ERIC Number: ED143276
Record Type: RIE
Publication Date: 1977-May
Reference Count: 0
Student Ratings, Other Measures Help Assess Teaching Impact. Comment, Number 31.
Evaluations of faculty instructional ability have long been used to assist in promotion, tenure, and hiring decisions or to help improve individual teaching performance. Internal and external pressures for increased accountability, together with improvements in evaluation methods, have resulted in increased emphasis on evaluation of instruction. Among the information sources currently used are measures of student achievement, classroom observations, and ratings by colleagues, administrators, or students. Measures of student learning as direct indicators of a faculty member's teaching ability are not always reliable, but do give some important information. Classroom observation can take a number of forms, but there is disagreement about the meaning and use of each. Student evaluations of courses and instructors can address many dimensions of teaching: teaching skill, rapport, interaction, feedback, organization and planning of the course, amount and difficulty of work, perceived value of the course, and perceived achievement. However, aspects of instructor performance measured by student ratings may be quite separate from the factors that result in effective teaching. Faculty self-ratings, peer ratings, and student ratings as measures of effectiveness generally agree in pattern; however, self-ratings and peer ratings tend to be higher than student ratings. (Author/MSE)

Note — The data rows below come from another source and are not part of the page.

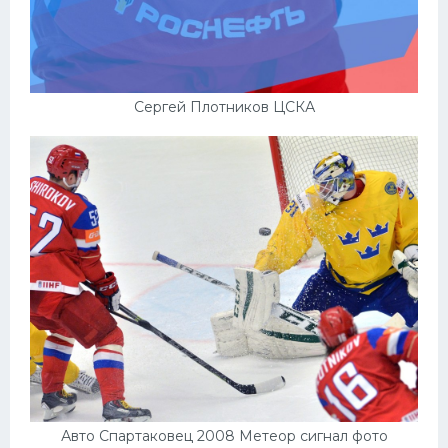
Сергей Плотников ЦСКА
Авто Спартаковец 2008 Метеор сигнал фото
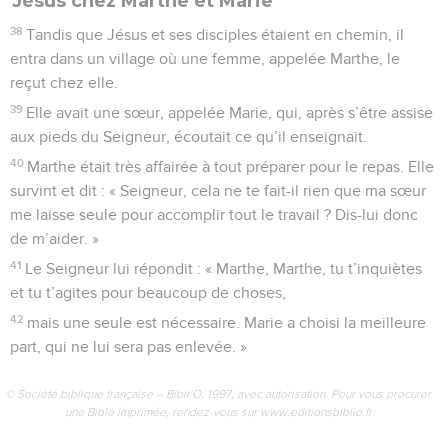
Jésus chez Marthe et Marie
38
Tandis que Jésus et ses disciples étaient en chemin, il
entra dans un village où une femme, appelée Marthe, le
reçut chez elle.
39
Elle avait une sœur, appelée Marie, qui, après s’être assise
aux pieds du Seigneur, écoutait ce qu’il enseignait.
40
Marthe était très affairée à tout préparer pour le repas. Elle
survint et dit : « Seigneur, cela ne te fait-il rien que ma sœur
me laisse seule pour accomplir tout le travail ? Dis-lui donc
de m’aider. »
41
Le Seigneur lui répondit : « Marthe, Marthe, tu t’inquiètes
et tu t’agites pour beaucoup de choses,
42
mais une seule est nécessaire. Marie a choisi la meilleure
part, qui ne lui sera pas enlevée. »
© Société biblique française – Bibli’O, 1997, avec autorisation. Pour vous procurer
une Bible imprimée, rendez-vous sur www.editionsbiblio.fr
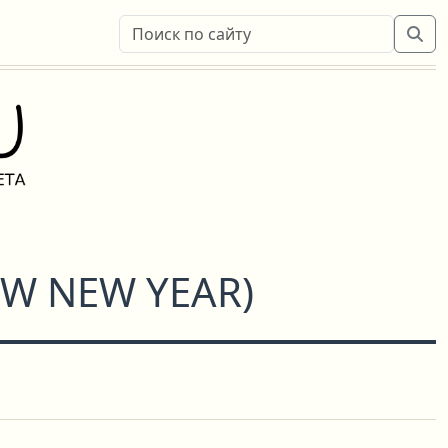
W NEW YEAR
)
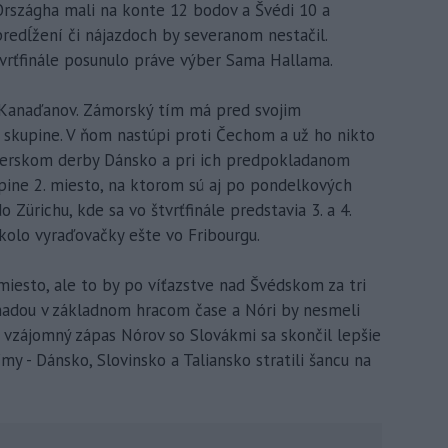
Országha mali na konte 12 bodov a Švédi 10 a
redĺžení či nájazdoch by severanom nestačil.
tvrťfinále posunulo práve výber Sama Hallama.
a Kanaďanov. Zámorský tím má pred svojim
 skupine. V ňom nastúpi proti Čechom a už ho nikto
verskom derby Dánsko a pri ich predpokladanom
pine 2. miesto, na ktorom sú aj po pondelkových
 Zürichu, kde sa vo štvrťfinále predstavia 3. a 4.
 kolo vyraďovačky ešte vo Fribourgu.
 miesto, ale to by po víťazstve nad Švédskom za tri
nadou v základnom hracom čase a Nóri by nesmeli
 vzájomný zápas Nórov so Slovákmi sa skončil lepšie
ímy - Dánsko, Slovinsko a Taliansko stratili šancu na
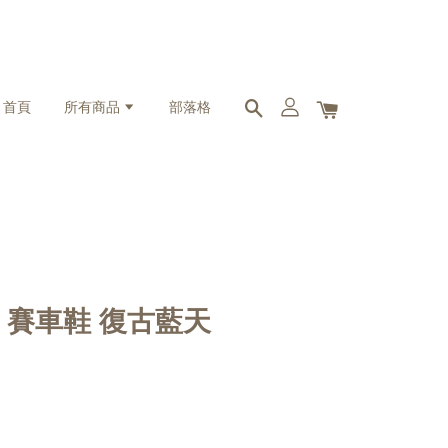
首頁
所有商品
部落格
cat 賽車鞋 復古藍天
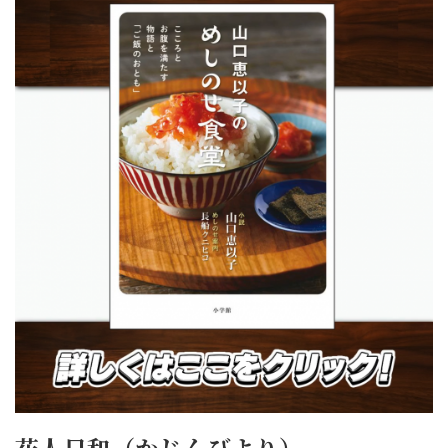
花人日和（かじんびより）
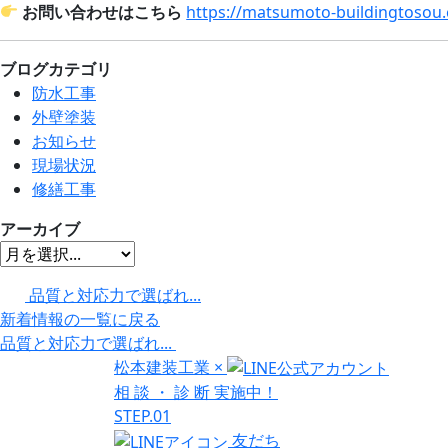
お問い合わせはこちら
https://matsumoto-buildingtosou
ブログカテゴリ
防水工事
外壁塗装
お知らせ
現場状況
修繕工事
アーカイブ
品質と対応力で選ばれ...
新着情報の一覧に戻る
品質と対応力で選ばれ...
松本建装工業
×
相
談
・
診
断
実施中！
STEP.01
友だち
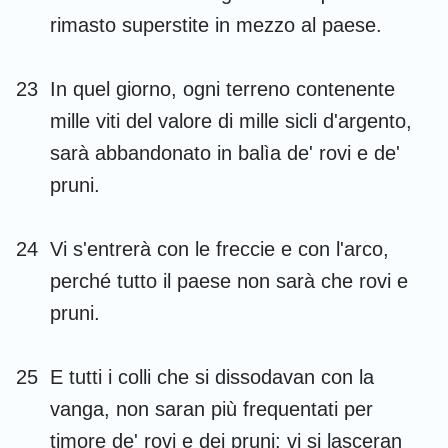
rimasto superstite in mezzo al paese.
23
In quel giorno, ogni terreno contenente
mille viti del valore di mille sicli d'argento,
sarà abbandonato in balìa de' rovi e de'
pruni.
24
Vi s'entrerà con le freccie e con l'arco,
perché tutto il paese non sarà che rovi e
pruni.
25
E tutti i colli che si dissodavan con la
vanga, non saran più frequentati per
timore de' rovi e dei pruni; vi si lasceran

Descriptors: Academic Achievement, Classroom Observation Techniques, College Faculty, Evaluation Criteria, Evaluation Methods, Faculty Evaluation, Higher Education, Literature Reviews, Peer Evaluation, Rating Scales, Self Evaluation, Student Evaluation of Teacher Performance, Teacher Effectiveness, Teaching Skills
Center for Educational Development, 317 Walter Library, University of Minnesota, Minneapolis, Minn. 55455
Publication Type: Journal Articles
Education Level: N/A
Authoring Institution: Minnesota Univ., Minneapolis. Center for Educational Development.